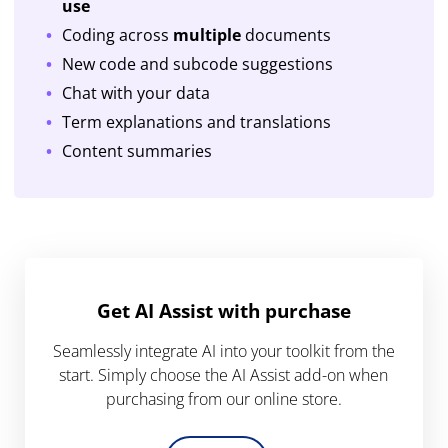
use
Coding across
multiple
documents
New code and subcode suggestions
Chat with your data
Term explanations and translations
Content summaries
Get AI Assist with purchase
Seamlessly integrate AI into your toolkit from the
start. Simply choose the AI Assist add-on when
purchasing from our online store.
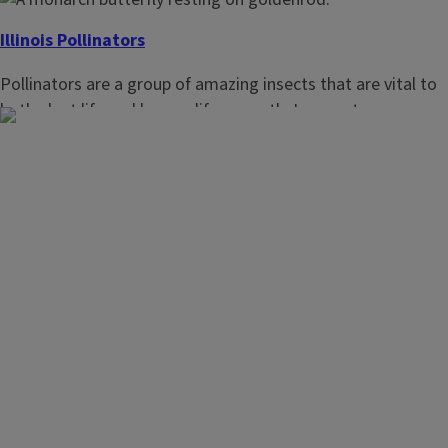
Illinois Pollinators
Pollinators are a group of amazing insects that are vital to
both plant life and human life on earth. In recent years,
pollinator populations have been declining dramatically
which has prompted an immediate need for their
protection and perpetuation on the landscape.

------------------------------------

Every record above should come back exactly, but without its pictures.

use
Coding across
multiple
documents
New code and subcode suggestions
Chat with your data
Term explanations and translations
Content summaries
Get AI Assist with purchase
Seamlessly integrate AI into your toolkit from the
start. Simply choose the AI Assist add-on when
purchasing from our online store.
Illinois Pollinators
Pollinators are a group of amazing insects that are vital to
both plant life and human life on earth. In recent years,
pollinator populations have been declining dramatically
which has prompted an immediate need for their
protection and perpetuation on the landscape.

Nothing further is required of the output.